MANHATTAN
12:30 2:45 4:45 6:45 8:45
Sunday, July 23
Directed by Woody Allen
Starring Woody Allen, Meryl Streep, Mariel Hemingway and Diane Keaton
(1979) Dumped by wife Meryl Streep for another woman, Woody Allen now dates high-schooler Mariel Hemingway – but pal Michael Murphy’s mistress Diane Keaton sure looks good. Backed by a Gershwin score and shot by Gordon Willis in ravishing b&w, this is one of the greatest odes to New York. 35mm. Approx. 96 min.
Reviews
“I like to think that one hundred years from now, if people see the picture, they will learn something about what life is like in the 1970s.”
– Woody Allen
“The city leaps out with caricatural precision even as Allen constructs it piecemeal from his own urbane aesthetic. Turning experience into art and vice versa, converting disappointed ideals into existential crises, Allen offers a nostalgic vision of New York that was utterly of its time and that remains as strong as its reality.”
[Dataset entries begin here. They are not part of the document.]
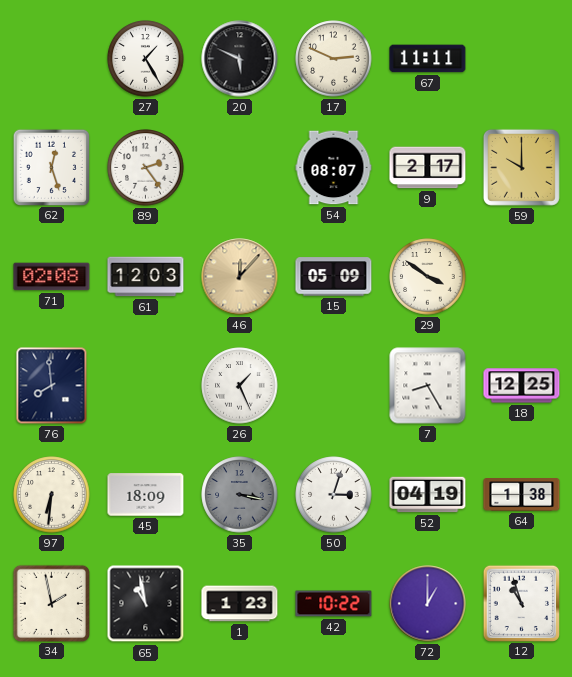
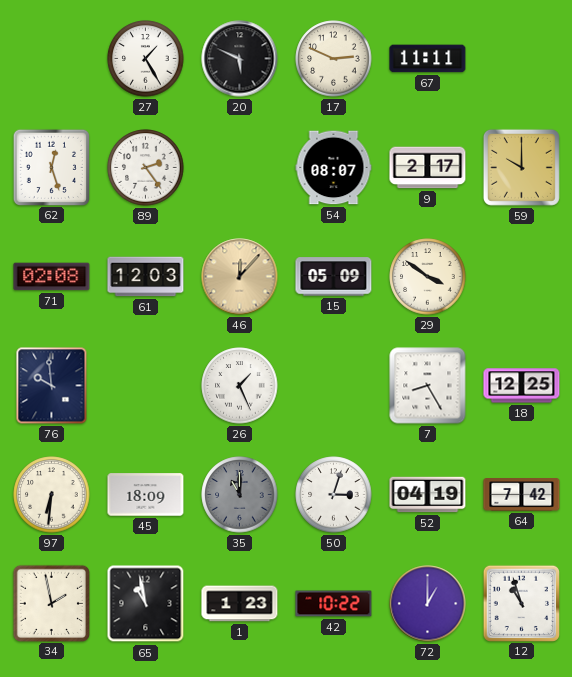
76: 7:59 -> 9:59
35: 3:17 -> 11:00
64: 1:38 -> 7:42
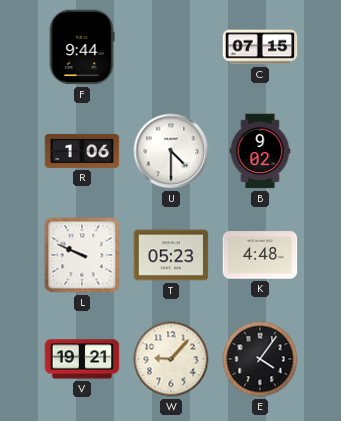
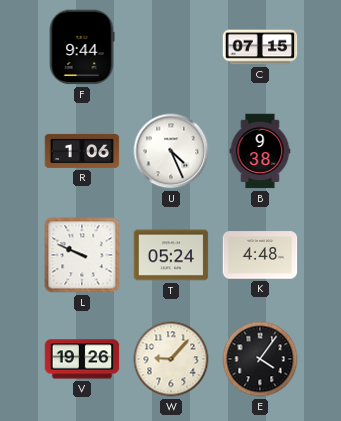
U: 4:30 -> 4:26
B: 9:02 -> 9:38
T: 05:23 -> 05:24
V: 19:21 -> 19:26
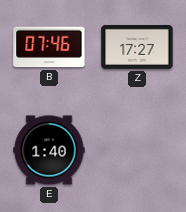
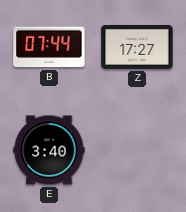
B: 07:46 -> 07:44
E: 1:40 -> 3:40
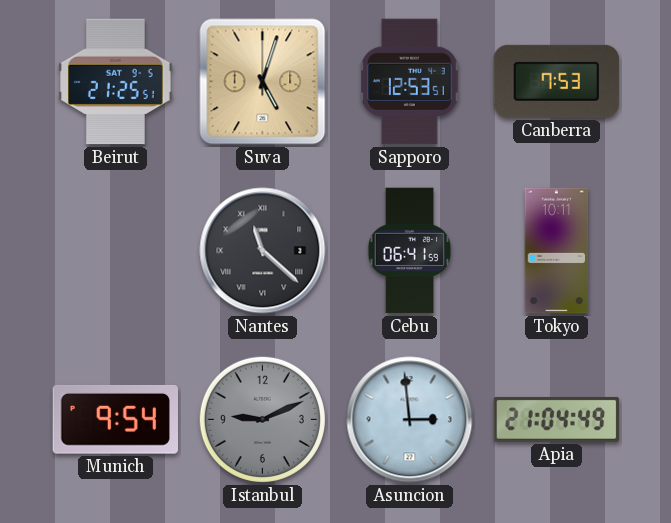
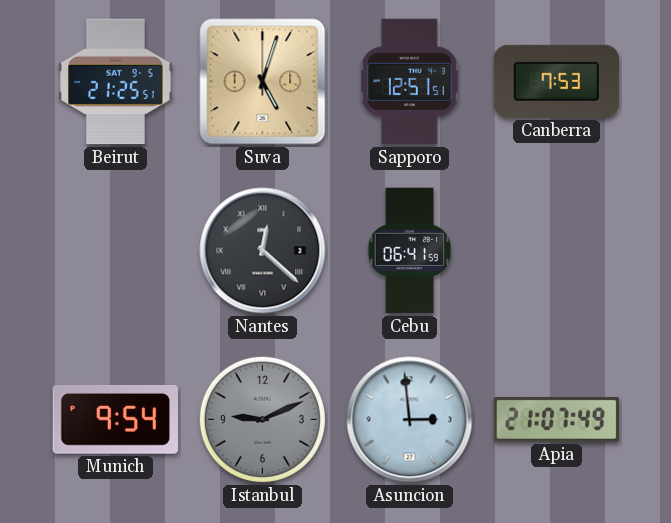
Sapporo: 12:53 -> 12:51
Nantes: 11:22 -> 12:22
Tokyo: 10:11 -> none
Apia: 21:04 -> 21:07
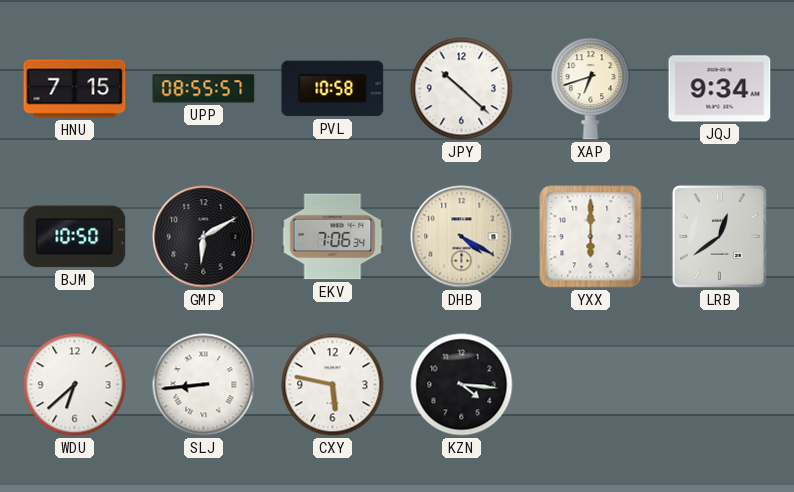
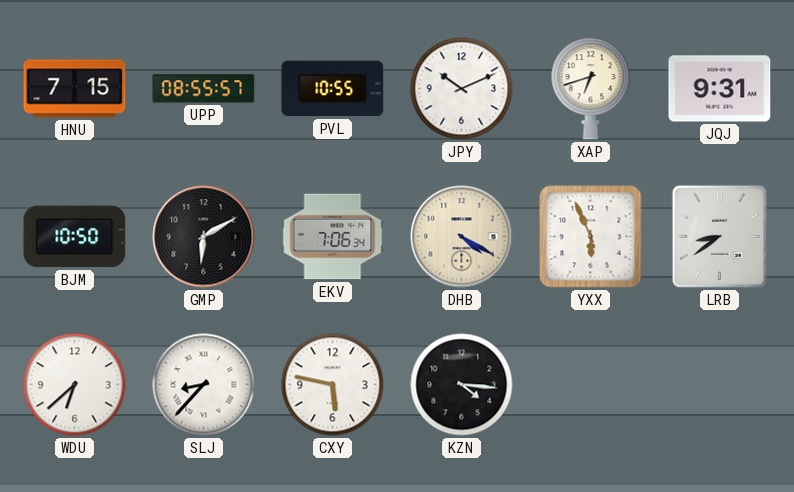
PVL: 10:58 -> 10:55
JPY: 10:22 -> 10:11
JQJ: 9:34 -> 9:31
YXX: 6:00 -> 5:56
LRB: 12:39 -> 8:39
SLJ: 8:44 -> 8:37
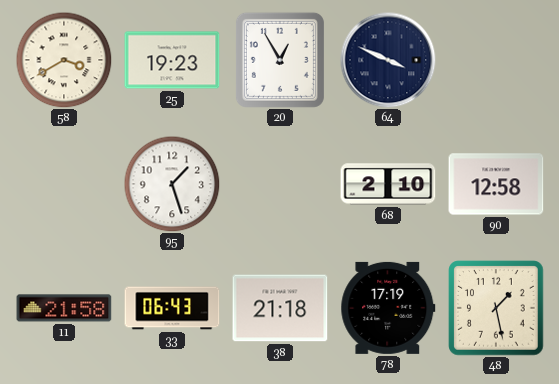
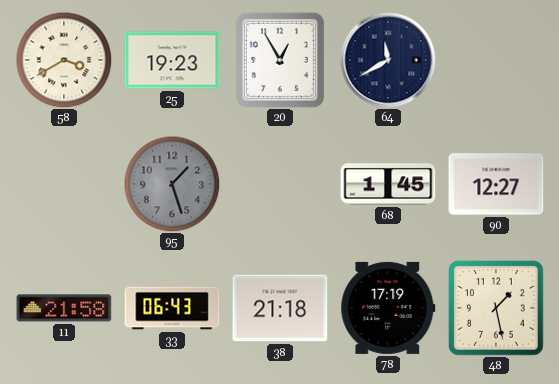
64: 3:49 -> 11:40
95 dial: white -> grey
68: 2:10 -> 1:45
90: 12:58 -> 12:27
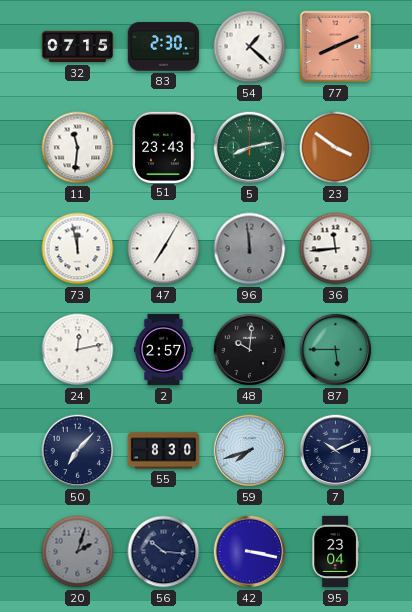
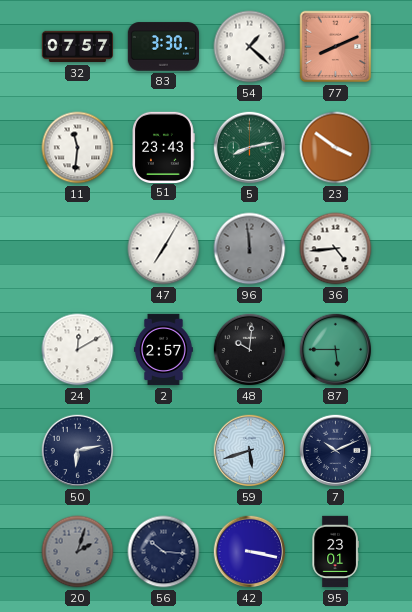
32: 07:15 -> 07:57
83: 2:30 -> 3:30
73: 11:58 -> none
36: 11:44 -> 4:44
24: 12:13 -> 12:10
50: 7:07 -> 6:13
55: 8:30 -> none
59: 7:42 -> 5:42
95: 23:04 -> 23:01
– Richard Brody, The New Yorker
“Allen’s best film: the most grown-up, most technically accomplished, most securely pitched.”
– Foster Hirsch
“Woody Allen’s writing isn’t just persuasive; it cuts like a laser through the gorgeous black-and-white valentine he constructs to the city. His one-take scenes and ingenious tracking shots etch an indelible portrait of a community in slow decay and are no less breathtaking than Renoir’s Rules of the Game.”
– Neil LaBute
“WORLD-CLASS BLACK-AND WHITE CINEMATOGRAPHY! Manhattan fiddle[s] with a wide range of levels, roaming freely between the screwball experimentalism of Annie Hall’s sketch-autobiography and the considerably more subdued oceanfront tragedy that [Allen] made in the wake of his Oscar triumph… The shape-shifting city sets the tone for all that happens in it; it exerts an irresistible draw on our hero, never failing to provide the perfect background image, sidewalk cafe, or lunch counter to enable (but never to judge) his good and bad decisions.”
– Jaime M. Christley, Slant Magazine
“Framed as a loving tribute to neurotic New York, it’s funny and sad in exactly the right proportions.”
– Tom Milne, Time Out (London)
“A masterpiece that has become a film for the ages by not seeking to be a film of the moment.”